Encoding with Microfluidics and Applications

Flow cytometry is one of the cornerstones of biomedical research and clinical diagnostics. With its ability to screen individual cells for multiple protein epitopes simultaneously and subsequently identify sub-populations of cells, flow cytometry has had a profound impact in a broad range of areas including immunology, cancer, and regenerative medicine. Still flow cytometry is not without its challenges including coincidence events, irreversible antibody binding which can potentially alter cell properties, and high shear forces which can damage cells. We have developed an all-electronic method to screen cells for the immunophenotypic and mechanophenotypic profile label and camera free. Our method, Node-Pore Sensing (NPS), involves using a four-terminal measurement to measure the modulated current pulse caused by a cell transiting a microfluidic channel that has been segmented by a series of inserted nodes.
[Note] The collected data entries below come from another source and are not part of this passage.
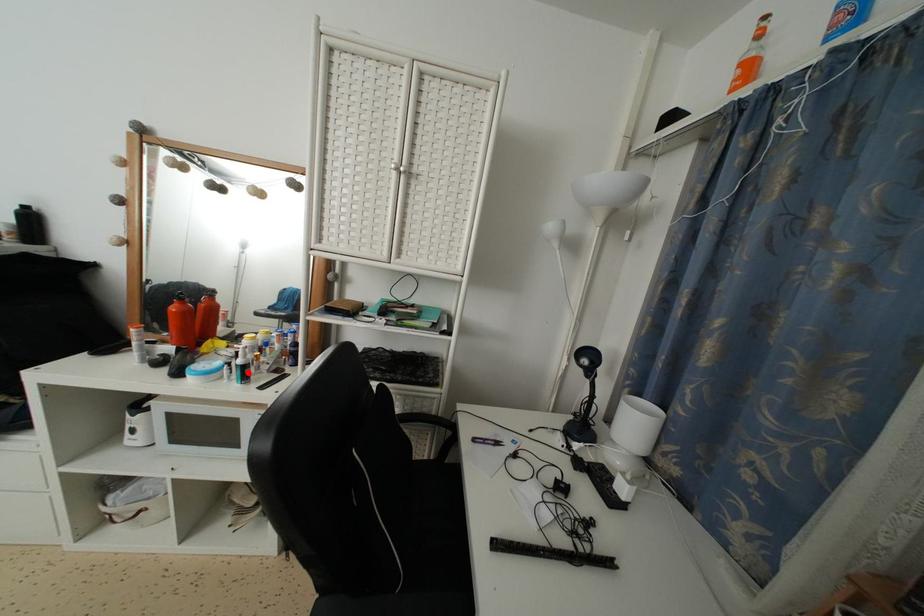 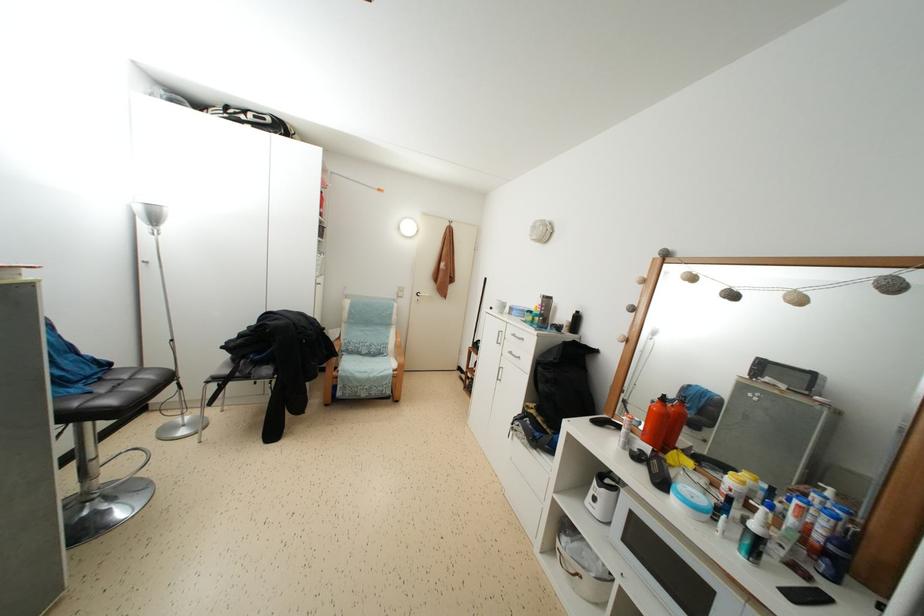 The point at the highlighted location is marked in the first image. Where is the corresponding point in the second image?

(763, 546) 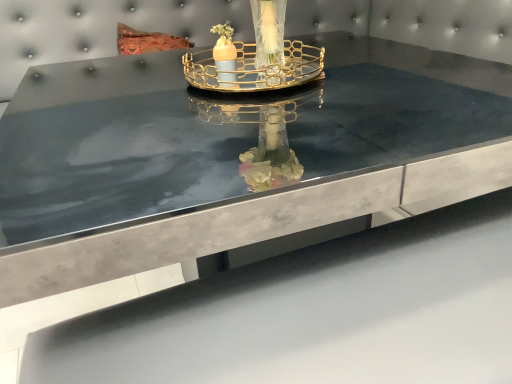 At what (x,y) coordinates should I click in order to perform the action: click on gold metallic tray at center. Please return your answer as a coordinate pair (x, y). Looking at the image, I should click on (256, 57).

The width and height of the screenshot is (512, 384). What do you see at coordinates (256, 57) in the screenshot?
I see `gold metallic tray at center` at bounding box center [256, 57].

Describe the element at coordinates (225, 61) in the screenshot. I see `matte orange candle at center` at that location.

Where is `matte orange candle at center`? The image size is (512, 384). matte orange candle at center is located at coordinates (225, 61).

Image resolution: width=512 pixels, height=384 pixels. I want to click on gold metallic tray at center, so click(256, 57).

Does gold metallic tray at center appear on the left side of matte orange candle at center?

No, gold metallic tray at center is not to the left of matte orange candle at center.

Considering the positions of objects gold metallic tray at center and matte orange candle at center in the image provided, who is behind, gold metallic tray at center or matte orange candle at center?

matte orange candle at center is further from the camera.

Is point (266, 23) positioned after point (226, 41)?

No, it is in front of (226, 41).

From the image's perspective, which object appears higher, gold metallic tray at center or matte orange candle at center?

gold metallic tray at center, from the image's perspective.

From the picture: From a real-world perspective, is gold metallic tray at center over matte orange candle at center?

Yes, from a real-world perspective, gold metallic tray at center is above matte orange candle at center.

Which of these two, gold metallic tray at center or matte orange candle at center, is thinner?

Thinner between the two is matte orange candle at center.

Between gold metallic tray at center and matte orange candle at center, which one has more height?

gold metallic tray at center is taller.

Is gold metallic tray at center smaller than matte orange candle at center?

No, gold metallic tray at center is not smaller than matte orange candle at center.

Is gold metallic tray at center outside of matte orange candle at center?

Yes, gold metallic tray at center is outside of matte orange candle at center.

Based on the photo, is gold metallic tray at center in contact with matte orange candle at center?

Yes, gold metallic tray at center is in contact with matte orange candle at center.

From the picture: Is gold metallic tray at center looking in the opposite direction of matte orange candle at center?

No, matte orange candle at center is not at the back of gold metallic tray at center.

You are a GUI agent. You are given a task and a screenshot of the screen. Output one action in this format:
    pyautogui.click(x=<x>, y=<y>)
    Task: Click on the candle holder above the matte orange candle at center (from a real-world perspective)
    The image size is (512, 384).
    Given the screenshot: What is the action you would take?
    pyautogui.click(x=256, y=57)

Based on the photo, between matte orange candle at center and gold metallic tray at center, which one appears on the right side from the viewer's perspective?

gold metallic tray at center is more to the right.

Considering the relative positions of matte orange candle at center and gold metallic tray at center in the image provided, is matte orange candle at center in front of gold metallic tray at center?

No, matte orange candle at center is further to the viewer.

Does point (234, 56) lie in front of point (273, 72)?

No, it is not.

From the image's perspective, which one is positioned higher, matte orange candle at center or gold metallic tray at center?

gold metallic tray at center appears higher in the image.

Based on the photo, from a real-world perspective, which is physically below, matte orange candle at center or gold metallic tray at center?

matte orange candle at center.

Does matte orange candle at center have a greater width compared to gold metallic tray at center?

No.

Is matte orange candle at center taller or shorter than gold metallic tray at center?

Clearly, matte orange candle at center is shorter compared to gold metallic tray at center.

Is matte orange candle at center smaller than gold metallic tray at center?

Yes, matte orange candle at center is smaller than gold metallic tray at center.

Choose the correct answer: Is matte orange candle at center inside gold metallic tray at center or outside it?

matte orange candle at center is contained in gold metallic tray at center.

Is matte orange candle at center far away from gold metallic tray at center?

matte orange candle at center is near gold metallic tray at center, not far away.

Is gold metallic tray at center at the back of matte orange candle at center?

matte orange candle at center does not have its back to gold metallic tray at center.

How many degrees apart are the facing directions of matte orange candle at center and gold metallic tray at center?

matte orange candle at center and gold metallic tray at center are facing 0.000222 degrees away from each other.

How far apart are matte orange candle at center and gold metallic tray at center?

matte orange candle at center is 3.92 inches from gold metallic tray at center.

This screenshot has width=512, height=384. I want to click on candle holder above the matte orange candle at center (from the image's perspective), so click(256, 57).

Identify the location of candle beneath the gold metallic tray at center (from a real-world perspective). The width and height of the screenshot is (512, 384). (225, 61).

This screenshot has height=384, width=512. Find the location of `candle holder on the right of the matte orange candle at center`. candle holder on the right of the matte orange candle at center is located at coordinates (256, 57). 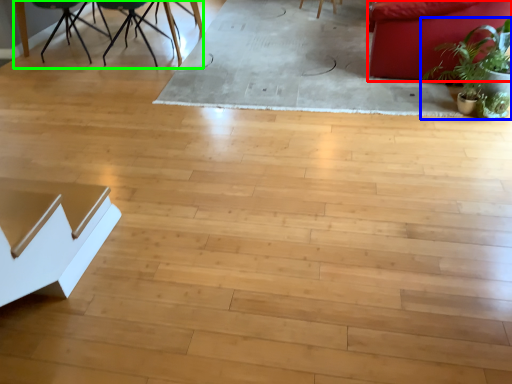 Question: Considering the real-world distances, which object is farthest from couch (highlighted by a red box)? houseplant (highlighted by a blue box) or round table (highlighted by a green box)?

Choices:
 (A) houseplant
 (B) round table

Answer: (B) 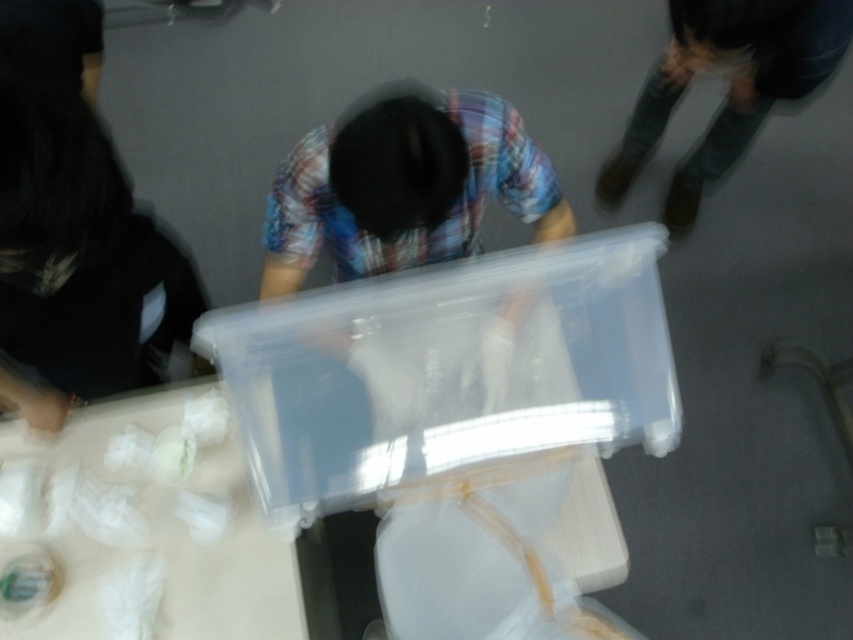 Question: Where is black matte shirt at left located in relation to dark blue jeans at upper right in the image?

Choices:
 (A) left
 (B) right

Answer: (A)

Question: Which of these objects is positioned farthest from the translucent plastic table at lower left?

Choices:
 (A) dark blue jeans at upper right
 (B) black matte shirt at left

Answer: (A)

Question: Which object appears farthest from the camera in this image?

Choices:
 (A) dark blue jeans at upper right
 (B) translucent plastic table at lower left

Answer: (B)

Question: In this image, where is translucent plastic table at lower left located relative to black matte shirt at left?

Choices:
 (A) below
 (B) above

Answer: (A)

Question: Which object is closer to the camera taking this photo?

Choices:
 (A) translucent plastic table at lower left
 (B) dark blue jeans at upper right

Answer: (B)

Question: Considering the relative positions of black matte shirt at left and dark blue jeans at upper right in the image provided, where is black matte shirt at left located with respect to dark blue jeans at upper right?

Choices:
 (A) left
 (B) right

Answer: (A) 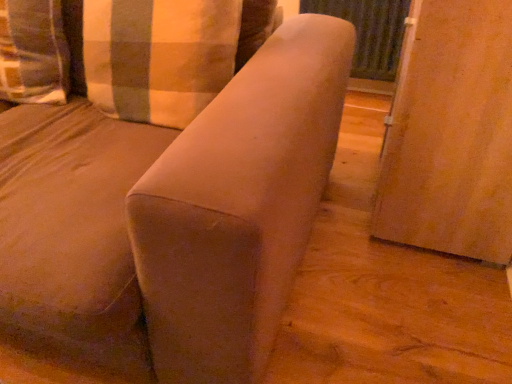 Question: Does wooden screen door at right, which is counted as the 2th screen door, starting from the back, have a greater height compared to suede-like beige sofa at center?

Choices:
 (A) yes
 (B) no

Answer: (B)

Question: Does wooden screen door at right, which is counted as the 1th screen door, starting from the front, have a lesser width compared to suede-like beige sofa at center?

Choices:
 (A) no
 (B) yes

Answer: (B)

Question: Is wooden screen door at right, which is counted as the 2th screen door, starting from the back, positioned beyond the bounds of suede-like beige sofa at center?

Choices:
 (A) yes
 (B) no

Answer: (A)

Question: Can suede-like beige sofa at center be found inside wooden screen door at right, which is counted as the 1th screen door, starting from the front?

Choices:
 (A) yes
 (B) no

Answer: (B)

Question: From the image's perspective, would you say wooden screen door at right, which is counted as the 2th screen door, starting from the back, is positioned over suede-like beige sofa at center?

Choices:
 (A) no
 (B) yes

Answer: (B)

Question: Which is correct: suede-like beige sofa at center is inside wooden screen door at right, which is counted as the 1th screen door, starting from the front, or outside of it?

Choices:
 (A) inside
 (B) outside

Answer: (B)

Question: Is suede-like beige sofa at center taller or shorter than wooden screen door at right, which is counted as the 1th screen door, starting from the front?

Choices:
 (A) tall
 (B) short

Answer: (A)

Question: From a real-world perspective, is suede-like beige sofa at center physically located above or below wooden screen door at right, which is counted as the 2th screen door, starting from the back?

Choices:
 (A) above
 (B) below

Answer: (A)

Question: Is point (175, 145) closer or farther from the camera than point (488, 122)?

Choices:
 (A) closer
 (B) farther

Answer: (A)

Question: From a real-world perspective, is plaid fabric pillow at upper left, the first pillow viewed from the right, positioned above or below wooden screen door at right, which is counted as the 1th screen door, starting from the front?

Choices:
 (A) below
 (B) above

Answer: (B)

Question: Visually, is plaid fabric pillow at upper left, the first pillow viewed from the right, positioned to the left or to the right of wooden screen door at right, which is counted as the 2th screen door, starting from the back?

Choices:
 (A) right
 (B) left

Answer: (B)

Question: In the image, is plaid fabric pillow at upper left, the second pillow in the left-to-right sequence, positioned in front of or behind wooden screen door at right, which is counted as the 1th screen door, starting from the front?

Choices:
 (A) behind
 (B) front

Answer: (A)

Question: From their relative heights in the image, would you say plaid fabric pillow at upper left, the second pillow in the left-to-right sequence, is taller or shorter than wooden screen door at right, which is counted as the 1th screen door, starting from the front?

Choices:
 (A) tall
 (B) short

Answer: (B)

Question: Is wooden screen door at right, which is counted as the 2th screen door, starting from the back, situated inside matte black radiator at upper right, which is counted as the second screen door, starting from the front, or outside?

Choices:
 (A) outside
 (B) inside

Answer: (A)

Question: Considering the positions of wooden screen door at right, which is counted as the 1th screen door, starting from the front, and matte black radiator at upper right, the first screen door viewed from the back, in the image, is wooden screen door at right, which is counted as the 1th screen door, starting from the front, taller or shorter than matte black radiator at upper right, the first screen door viewed from the back,?

Choices:
 (A) short
 (B) tall

Answer: (B) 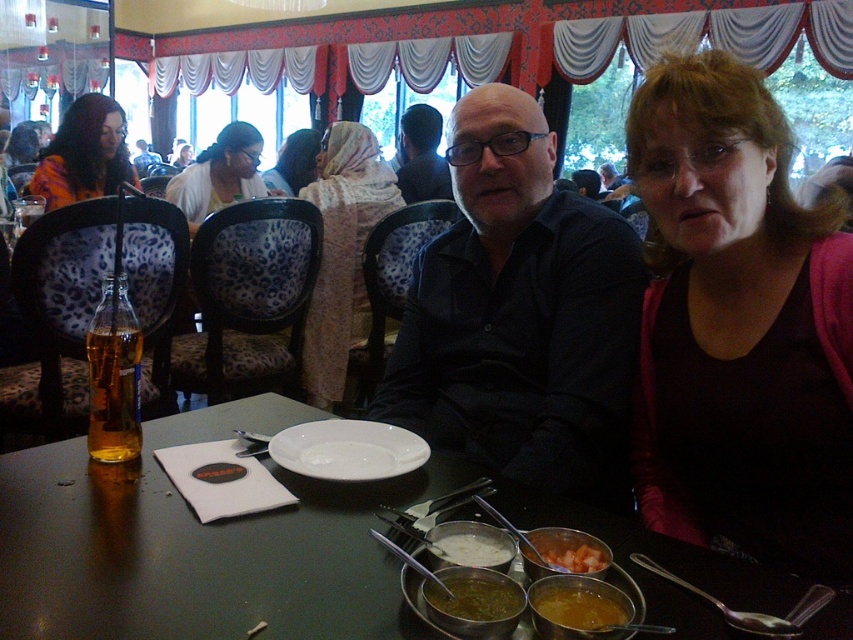 Question: Which of the following is the closest to the observer?

Choices:
 (A) (416, 150)
 (B) (769, 209)
 (C) (607, 576)

Answer: (C)

Question: Considering the real-world distances, which object is closest to the translucent amber liquid at table left?

Choices:
 (A) black matte shirt at center
 (B) dark blue shirt at center
 (C) white ceramic plate at center
 (D) matte beige scarf at upper center

Answer: (C)

Question: Can you confirm if dark red sweater at right is positioned to the right of translucent amber liquid at table left?

Choices:
 (A) yes
 (B) no

Answer: (A)

Question: Does yellowish-brown paste at lower center appear under matte black shirt at center?

Choices:
 (A) no
 (B) yes

Answer: (B)

Question: Estimate the real-world distances between objects in this image. Which object is farther from the orange printed shirt at upper left?

Choices:
 (A) matte black shirt at center
 (B) shiny black table at center
 (C) white ceramic plate at center
 (D) matte beige scarf at upper center

Answer: (A)

Question: Can you confirm if dark blue shirt at center is positioned below white creamy sauce at center?

Choices:
 (A) yes
 (B) no

Answer: (B) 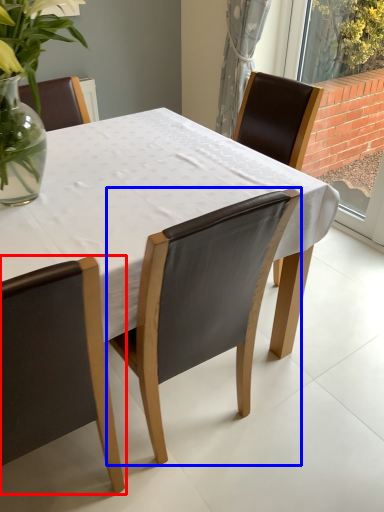 Question: Which of the following is the closest to the observer, chair (highlighted by a red box) or chair (highlighted by a blue box)?

Choices:
 (A) chair
 (B) chair

Answer: (A) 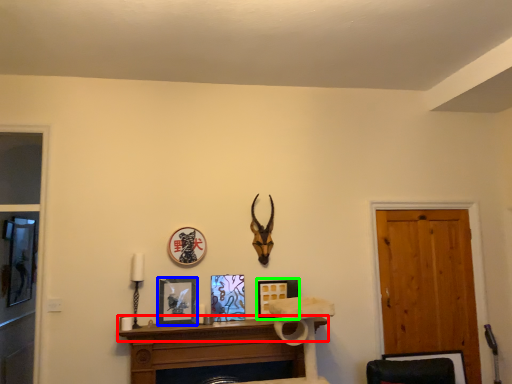 Question: Estimate the real-world distances between objects in this image. Which object is farther from mantle (highlighted by a red box), picture frame (highlighted by a blue box) or picture frame (highlighted by a green box)?

Choices:
 (A) picture frame
 (B) picture frame

Answer: (B) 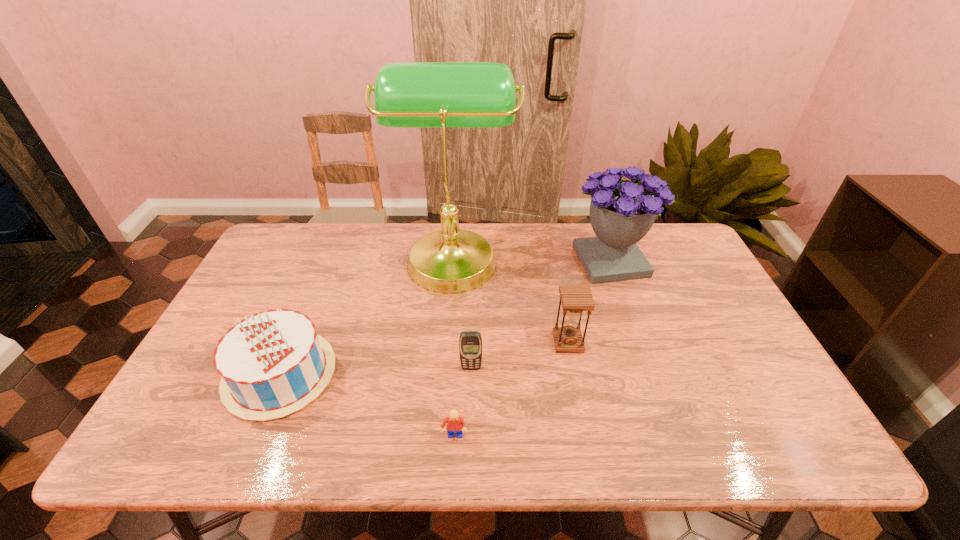 Image resolution: width=960 pixels, height=540 pixels. In order to click on unoccupied position between the lamp and the nearest object in this screenshot , I will do `click(453, 347)`.

In order to click on vacant space that is in between the hourglass and the Lego in this screenshot , I will do `click(511, 389)`.

You are a GUI agent. You are given a task and a screenshot of the screen. Output one action in this format:
    pyautogui.click(x=<x>, y=<y>)
    Task: Click on the free spot between the tallest object and the birthday cake
    The height and width of the screenshot is (540, 960).
    Given the screenshot: What is the action you would take?
    pyautogui.click(x=367, y=315)

The width and height of the screenshot is (960, 540). Find the location of `empty space between the nearest object and the fifth object from left to right`. empty space between the nearest object and the fifth object from left to right is located at coordinates (511, 389).

Locate which object ranks fifth in proximity to the leftmost object. Please provide its 2D coordinates. Your answer should be formatted as a tuple, i.e. [(x, y)], where the tuple contains the x and y coordinates of a point satisfying the conditions above.

[(622, 212)]

Select which object is the second closest to the cellular telephone. Please provide its 2D coordinates. Your answer should be formatted as a tuple, i.e. [(x, y)], where the tuple contains the x and y coordinates of a point satisfying the conditions above.

[(575, 299)]

This screenshot has height=540, width=960. What are the coordinates of `vacant space that satisfies the following two spatial constraints: 1. on the back side of the fifth object from left to right; 2. on the desk next to the lamp` in the screenshot? It's located at (551, 256).

Identify the location of blank space that satisfies the following two spatial constraints: 1. on the desk next to the tallest object; 2. on the back side of the fifth shortest object. (452, 261).

Find the location of a particular element. Image resolution: width=960 pixels, height=540 pixels. blank area in the image that satisfies the following two spatial constraints: 1. on the desk next to the fifth object from left to right; 2. on the left side of the tallest object is located at coordinates (445, 342). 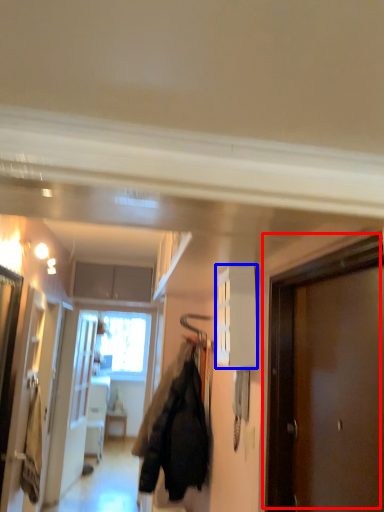 Question: Among these objects, which one is farthest to the camera, door (highlighted by a red box) or cabinetry (highlighted by a blue box)?

Choices:
 (A) door
 (B) cabinetry

Answer: (B) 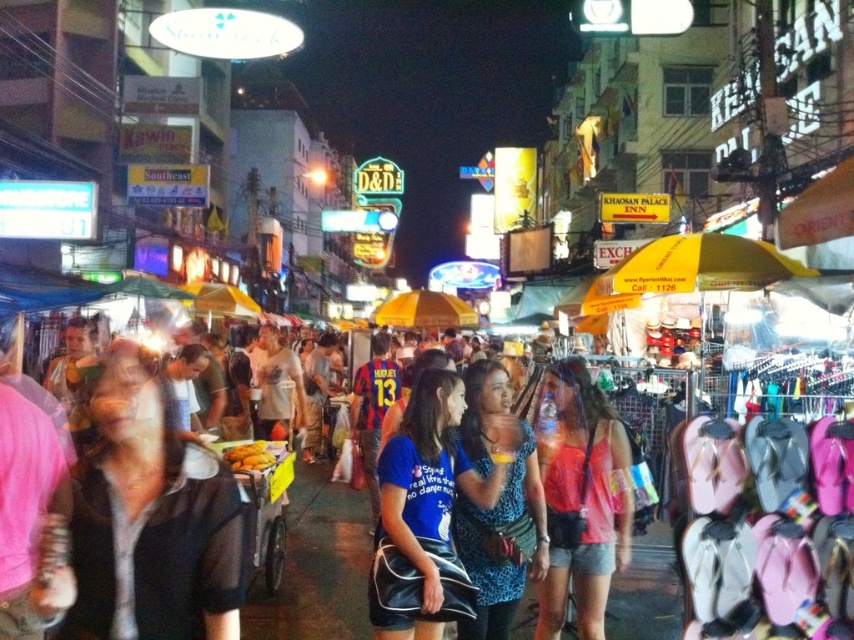 Question: Is matte pink tank top at center to the left of yellow fabric umbrella at center from the viewer's perspective?

Choices:
 (A) no
 (B) yes

Answer: (A)

Question: Which of the following is the closest to the observer?

Choices:
 (A) matte pink tank top at center
 (B) blue printed dress at center

Answer: (A)

Question: Does blue printed dress at center have a smaller size compared to yellow fabric umbrella at center?

Choices:
 (A) no
 (B) yes

Answer: (B)

Question: Does blue printed dress at center come in front of yellow fabric umbrella at center?

Choices:
 (A) yes
 (B) no

Answer: (A)

Question: Estimate the real-world distances between objects in this image. Which object is farther from the blue printed dress at center?

Choices:
 (A) matte pink tank top at center
 (B) yellow fabric umbrella at center

Answer: (B)

Question: Which of the following is the closest to the observer?

Choices:
 (A) blue printed dress at center
 (B) matte pink tank top at center
 (C) yellow fabric umbrella at center

Answer: (B) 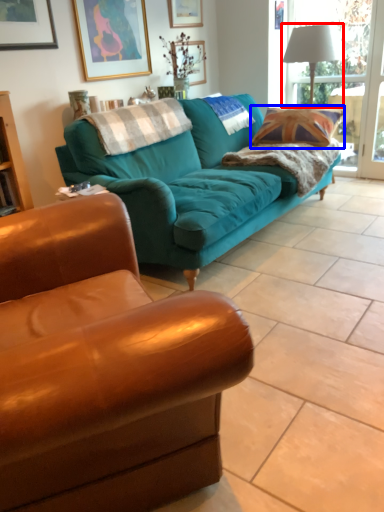 Question: Among these objects, which one is farthest to the camera, lamp (highlighted by a red box) or throw pillow (highlighted by a blue box)?

Choices:
 (A) lamp
 (B) throw pillow

Answer: (A)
As the modulated current pulse reflects the geometry of the NPS channel, we can in fact, encode spatial and temporal information to tease out coincidence events. As we use microfluidics, shear forces are low in our device. I will describe NPS and touch upon applications from measuring HIV viral particles in serum to immunophenotyping acute myeloid leukemic blasts to mechanophenotyping primary human mammary epithelial cells.

Learning Objectives:

1. Describe how to design microfluidic devices for cell screening.

2. Summarize how to analyze coincident events in flow cytometry.